All countries in Europe divide their lands into 3 parts: States, Regions, and Districts or Communes. So I collected the data of the land division for each country, these 3 NUTS layers, to later merge it with the list of building codes. It turned out that apart from 27 countries, there are 92 States, 238 Regions, and 1217 Districts in Europe. So you can imagine the scale of the database for the building regulations.

They are divided into two categories, as we talked before. Eurocodes and regulations by country. And these are only the main regulations for each country.

02 EXTRACT INFO

We have two datasets, one for EU units and another for document names. Of course, no one will merge it manually.

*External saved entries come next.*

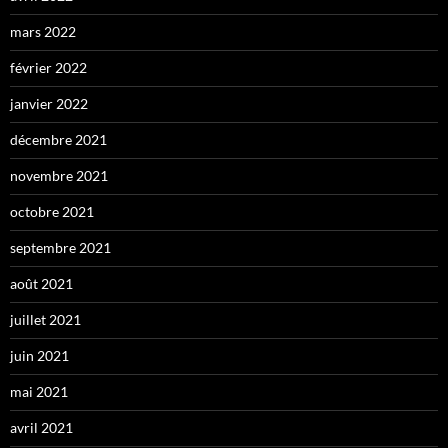
mars 2022
février 2022
janvier 2022
décembre 2021
novembre 2021
octobre 2021
septembre 2021
août 2021
juillet 2021
juin 2021
mai 2021
avril 2021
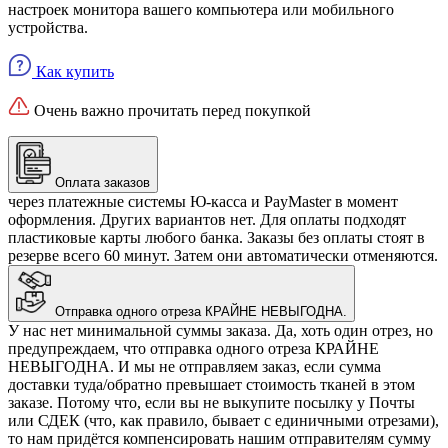
настроек монитора вашего компьютера или мобильного
устройства.
Как купить
Очень важно прочитать перед покупкой
Оплата заказов
через платежные системы Ю-касса и PayMaster в момент
оформления. Других вариантов нет. Для оплаты подходят
пластиковые карты любого банка. Заказы без оплаты стоят в
резерве всего 60 минут. Затем они автоматически отменяются.
Отправка одного отреза КРАЙНЕ НЕВЫГОДНА.
У нас нет минимальной суммы заказа. Да, хоть один отрез, но
предупреждаем, что отправка одного отреза КРАЙНЕ
НЕВЫГОДНА. И мы не отправляем заказ, если сумма
доставки туда/обратно превышает стоимость тканей в этом
заказе. Потому что, если вы не выкупите посылку у Почты
или СДЕК (что, как правило, бывает с единичными отрезами),
то нам придётся компенсировать нашим отправителям сумму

From both of them, the text gets extracted from PDFs, preprocessed and by prompting only required information is extracted.

So for example, you can ask IT to give you a clean .csv file with documents name, its country, region, ets. 

Just like that

Now, people usually don’t build their own LLMs, they use APIs of existing models like gpt, bert, ets. So the workflow of building the chatbot is that we store PDFs, use an embed chain which is built on langchain, the thing for splitting the data and translating it to machine language. Then we use OpenAI API to get access to the LLM model we need.

Dash, another tool, serves as a builder for our web app. 

All of this mixes together, and again by some magic coding it turns into an app.

These are the responses from the demo. So it can search for the name of the documents. Or for some more specific information.

And the language problem it’s not a problem at all.

PERSPECTIVE

04 MODEL READING

Imagine being able to check the regulations for your specific project? I think it would be amazing.

So, you will upload the IFC file, which contains the objects’ definition, relationship between them. Then words like door, window, fence, roof, etc. will be extracted and the element from the IFC file will be recognized by the app. And you will be able to talk to chatbot if this exact element, from this exact model, designed in this exact country meets the regulations.

05 DATA VISUALISAION

Mapping regulations to latitude-longitude, to have a dataset that will be super useful for future use, when you start a new project or reconstruct one.

CONCLUSION

In conclusion, the platform proposed consists of a pre-trained chatbot, a way to extract information from the dataset, interaction with your model, and data visualization.